Un second plan, en parallèle, a été mené depuis l’intérieur du pouvoir pour sauver les intérêts de l’élite, incluant ce haut commandement de l’armée où la « corruption est structurelle », analyse Suliman Baldo, conseiller de l’organisation de défense des droits de l’homme Enough, très impliquée dans le dossier soudanais.

La composition complète du conseil militaire de transition n’avait pas encore été révélée, vendredi matin, mais la personnalité de son chef en dit long.
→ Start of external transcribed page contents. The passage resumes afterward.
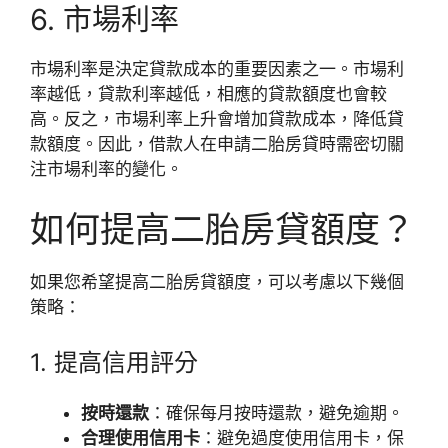
6. 市場利率
市場利率是決定貸款成本的重要因素之一。市場利
率越低，貸款利率越低，相應的貸款額度也會較
高。反之，市場利率上升會增加貸款成本，降低貸
款額度。因此，借款人在申請二胎房貸時需密切關
注市場利率的變化。
如何提高二胎房貸額度？
如果您希望提高二胎房貸額度，可以考慮以下幾個
策略：
1. 提高信用評分
按時還款
：確保每月按時還款，避免逾期。
合理使用信用卡
：避免過度使用信用卡，保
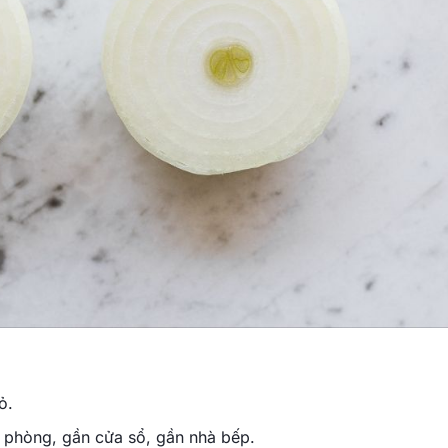
ỏ.
c phòng, gần cửa sổ, gần nhà bếp.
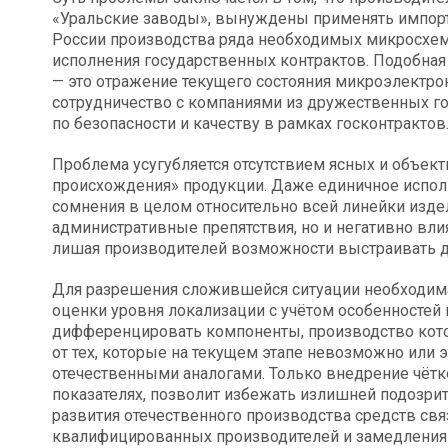
«Уральские заводы», вынуждены применять импорт
России производства ряда необходимых микросхем
исполнения государственных контрактов. Подобная
— это отражение текущего состояния микроэлектро
сотрудничество с компаниями из дружественных го
по безопасности и качеству в рамках госконтрактов
Проблема усугубляется отсутствием ясных и объек
происхождения» продукции. Даже единичное испол
сомнения в целом относительно всей линейки издел
административные препятствия, но и негативно вли
лишая производителей возможности выстраивать д
Для разрешения сложившейся ситуации необходима
оценки уровня локализации с учётом особенностей
дифференцировать компоненты, производство кото
от тех, которые на текущем этапе невозможно или
отечественными аналогами. Только внедрение чётк
показателях, позволит избежать излишней подозрит
развития отечественного производства средств свя
квалифицированных производителей и замедления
Des sources estiment que l’homme fort du système, cependant, serait plutôt le chef des services de renseignement, Salah Gosh, qui bénéficie du soutien de l’Egypte et des Etats-Unis, donc d’une partie des pays du Golfe alliés de l’Arabie saoudite. Riyad a été le principal soutien financier du Soudan ces dernières années jusqu’à ce qu’un refroidissement des relations avec Omar Al-Bachir mette un terme à cette aide chiffrée en milliards de dollars. Du plan du SPA, dans ces conditions, il n’est évidemment plus question. Le général Ahmed Awad Ibn Auf a annoncé que le Conseil militaire de transition – dont la structure est encore opaque – demeurerait à la tête du pays pour deux ans, avant d’organiser des élections.
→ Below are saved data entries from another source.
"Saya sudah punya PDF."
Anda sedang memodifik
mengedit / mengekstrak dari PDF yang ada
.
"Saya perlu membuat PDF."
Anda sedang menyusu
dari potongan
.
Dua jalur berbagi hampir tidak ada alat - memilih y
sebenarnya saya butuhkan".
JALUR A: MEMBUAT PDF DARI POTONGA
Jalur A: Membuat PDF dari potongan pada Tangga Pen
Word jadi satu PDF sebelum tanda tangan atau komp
Parmi les mesures prises et annoncées aussitôt, le général a donc cité l’instauration d’un couvre-feu nocturne et d’un cessez-le-feu, mais aussi la libération de tous les prisonniers politiques, c’est-à-dire les centaines – à un moment, il y en a eu sans doute plus de 2 000 – de manifestants, de militants ou de responsables politiques impliqués dans le mouvement de contestation. L’annonce de ces libérations a été accueillie avec joie par la foule. Mais à l’appel de la SPA, les rues de Khartoum, ainsi que d’autres villes du pays comme Port-Soudan ou Gedaref, ont été envahies de manifestants, qui continuent à exiger une « chute » qui, cette fois, est celle de la junte aux visages masqués.

Douche froide

Le général Ibn Auf a fait une grande partie de sa carrière dans le renseignement militaire, une unité qui a joué un rôle particulier à partir des années 1980 au Soudan.

Une décision avait été prise, en 1985 – après qu’une « révolution » avait chassé du pouvoir le général Nimeiri –, de poursuivre la guerre contre le Sud en mettant en place une politique d’armement de groupes ethniques ou tribaux (notamment des tribus se définissant comme « arabes ») afin de combattre la rébellion de John Garang. Les méthodes employées donnaient toute latence à ces milices de se livrer à des atrocités contre les populations du Sud. Le renseignement militaire était alors chargé de coordonner sur le terrain les actions de l’armée avec ces unités irrégulières. Il assurait aussi la logistique de ces groupes de pillards aux ordres du pouvoir central.

Deux décennies plus tard, on retrouvera au Darfour les mêmes méthodes. Pour définir ces milices, un mot sera forgé qui n’avait pas cours vingt ans plus tôt : les janjawids. A cette époque, justement, Ibn Auf était en position de commandement, jouant un rôle suffisamment important pour être placé sur une liste américaine de sanctions.

Au Darfour, des décennies de marginalisation, et la présence d’armes, avaient conduit cette partie du pays de la frustration à la rébellion. L’exemple devrait être médité.